Blog: Raw Odyssey
by drpr

Are You Raw Foodists Getting Your Complete Proteins?

How to make sure your raw food plan includes complete proteins

Date:   1/26/2006 2:24:42 PM   ( 18 y ) ... viewed 4053 times


One of the most common questions asked of a raw foodist is "where do you get your protein?"  Although the only person who's ever asked me that is my mother, I figured I'd post some protein information for other newbies to the raw food lifestyle so you can tell your own mothers (and other relatives, friends and acquaintances) that yes, you can get complete proteins without eating meats or dairy.  I got this from a nutrition guide at the university bookstore. This is one of those guides they provide to people majoring in nutrition or food science. I would encourage people to pick up this kind of information as well, just as a reference guide. 

Complete proteins are considered high quality for humans because they contain all of the essential amino acids.  They are easily digestible. Foods in this list include

  • Eggs
  • Milk
  • Cheese
  • Poultry
  • Fish

  • Now, for those of us who eschew meat and dairy, where should we look?  Plant proteins are considered complementary proteins because not only can we not get all of our essential amino acids from one plant, we'd have to eat a lot more plants per serving than meat or dairy to get the same amount of protein.  However, by combining complimentary proteins, you can create a meal containing all of the essential amino acids- a complete protein meal.

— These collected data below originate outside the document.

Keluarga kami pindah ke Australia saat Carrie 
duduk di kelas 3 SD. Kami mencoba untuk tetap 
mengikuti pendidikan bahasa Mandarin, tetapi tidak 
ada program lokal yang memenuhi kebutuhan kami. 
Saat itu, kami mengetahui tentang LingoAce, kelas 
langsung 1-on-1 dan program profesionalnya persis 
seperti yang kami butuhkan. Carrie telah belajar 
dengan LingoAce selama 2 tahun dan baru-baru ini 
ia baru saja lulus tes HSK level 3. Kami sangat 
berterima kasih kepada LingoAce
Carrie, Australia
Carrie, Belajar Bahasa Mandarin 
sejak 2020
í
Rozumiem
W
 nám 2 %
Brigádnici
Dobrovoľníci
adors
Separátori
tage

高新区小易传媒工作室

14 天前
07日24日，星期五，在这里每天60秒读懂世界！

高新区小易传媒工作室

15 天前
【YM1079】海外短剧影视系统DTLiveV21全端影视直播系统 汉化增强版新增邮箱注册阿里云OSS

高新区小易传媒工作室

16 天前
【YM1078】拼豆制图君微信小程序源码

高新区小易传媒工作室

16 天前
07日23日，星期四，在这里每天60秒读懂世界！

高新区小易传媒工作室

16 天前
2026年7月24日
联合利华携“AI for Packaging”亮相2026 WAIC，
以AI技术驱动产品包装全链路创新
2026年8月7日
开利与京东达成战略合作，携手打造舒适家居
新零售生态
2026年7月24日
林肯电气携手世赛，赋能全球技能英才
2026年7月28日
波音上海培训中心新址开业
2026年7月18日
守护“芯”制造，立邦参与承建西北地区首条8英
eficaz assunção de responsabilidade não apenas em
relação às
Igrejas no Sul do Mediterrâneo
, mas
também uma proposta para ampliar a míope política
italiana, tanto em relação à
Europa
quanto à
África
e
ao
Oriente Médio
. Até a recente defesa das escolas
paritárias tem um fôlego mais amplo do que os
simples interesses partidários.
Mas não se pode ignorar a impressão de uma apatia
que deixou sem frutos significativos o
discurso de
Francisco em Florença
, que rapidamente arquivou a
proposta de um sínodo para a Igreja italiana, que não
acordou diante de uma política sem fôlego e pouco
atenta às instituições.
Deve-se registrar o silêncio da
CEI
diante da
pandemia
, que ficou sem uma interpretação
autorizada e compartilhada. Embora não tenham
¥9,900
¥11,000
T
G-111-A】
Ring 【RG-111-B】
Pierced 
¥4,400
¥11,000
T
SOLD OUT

    Here are foods belonging to the complimentary protein category:

  • Grains
  • Legumes
  • Nuts
  • Seeds
  • Vegetables

  • You basically combine foods from this list that "compliment" one another to form complete proteins.  You therefore don't have to have a complementary protein along with meat or dairy.  My nutrition guide says you can combine:

  • Vegetables with legumes, plus either nuts or seeds
  • Vegetables, grains and legumes
  • Grains and legumes
  • Nuts, seeds and legumes
  • Grains and legumes

  • The guide says that the protein requirements (Recommended Daily Allowance) in grams is only .8 g of protein per kg body weight per day for people aged 19 and up.  (I hate it when measurements are done using the metric system!)  I invite someone to do the math if you are willing.  There are also charts on the internet that you can use to calculate daily grams of protein per day.

    I never really thought about how I can combine plant proteins. All I remembered was that old adage about beans and rice making a complete protein. I never would have considered vegetables plus nuts, for example, as fulfilling a complete protein requirement.  I'll be sending this post to my mother posthaste!

    I hope this information was helpful to others.